Implemented and deployed to herodev

Changes (4 files in hero_archipelagos/archipelagos/intelligence/ai/src/):

  1. ai_service.rs: Added process_sse_chunk() to parse event: token SSE events incrementally. Added on_token callback parameter to send_message() (WASM only).

  2. island.rs: Creates a placeholder AI message before the request. Token callback updates the message content in real-time as tokens arrive. Error case removes the placeholder. Added @keyframes blink CSS animation.

  3. message_list.rs: Typing dots (bounce animation) only show when no streaming content has arrived yet. Once first token comes in, the growing message bubble replaces the dots.

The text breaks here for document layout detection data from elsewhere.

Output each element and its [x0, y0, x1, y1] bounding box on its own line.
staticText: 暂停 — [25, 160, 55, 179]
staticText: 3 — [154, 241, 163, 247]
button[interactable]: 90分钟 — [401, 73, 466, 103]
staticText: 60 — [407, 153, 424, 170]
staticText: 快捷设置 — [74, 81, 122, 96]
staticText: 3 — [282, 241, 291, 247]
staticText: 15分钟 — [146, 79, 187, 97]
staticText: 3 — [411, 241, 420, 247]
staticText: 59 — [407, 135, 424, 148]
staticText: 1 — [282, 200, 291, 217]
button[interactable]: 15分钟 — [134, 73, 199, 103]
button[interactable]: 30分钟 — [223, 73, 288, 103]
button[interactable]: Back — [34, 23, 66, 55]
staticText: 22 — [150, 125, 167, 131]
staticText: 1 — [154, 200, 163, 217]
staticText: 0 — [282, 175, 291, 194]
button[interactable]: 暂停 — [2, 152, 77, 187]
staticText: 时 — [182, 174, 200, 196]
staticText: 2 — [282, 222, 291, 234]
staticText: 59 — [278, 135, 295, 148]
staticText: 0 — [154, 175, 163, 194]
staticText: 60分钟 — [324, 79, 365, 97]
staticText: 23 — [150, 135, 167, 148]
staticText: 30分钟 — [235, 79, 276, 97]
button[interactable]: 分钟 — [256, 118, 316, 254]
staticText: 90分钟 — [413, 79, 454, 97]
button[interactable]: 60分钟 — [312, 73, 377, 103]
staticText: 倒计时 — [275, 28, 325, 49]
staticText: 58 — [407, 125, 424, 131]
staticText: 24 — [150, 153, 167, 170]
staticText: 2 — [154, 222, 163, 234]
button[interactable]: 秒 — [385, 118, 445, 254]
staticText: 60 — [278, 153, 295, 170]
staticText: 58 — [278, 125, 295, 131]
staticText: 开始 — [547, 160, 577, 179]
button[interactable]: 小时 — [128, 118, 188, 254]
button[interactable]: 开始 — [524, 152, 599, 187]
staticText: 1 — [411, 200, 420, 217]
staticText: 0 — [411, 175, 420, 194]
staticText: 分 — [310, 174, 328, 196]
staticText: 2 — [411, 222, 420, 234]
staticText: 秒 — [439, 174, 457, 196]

Passes is_streaming to last AI message bubble.

  4. message_bubble.rs: Added is_streaming prop. Shows a blinking cursor after content during streaming.

Architecture:

Shrimp SSE: event:token → data:{"token":"word"}
    ↓
WASM ReadableStream reader (chunk by chunk)
    ↓
process_sse_chunk() → on_token callback
    ↓
messages signal write → Dioxus re-render
    ↓
MessageBubble grows word-by-word + blinking cursor
    ↓
event:done → replace with final complete response

Verify: Open herodev AI chat, send a message, response should appear word-by-word.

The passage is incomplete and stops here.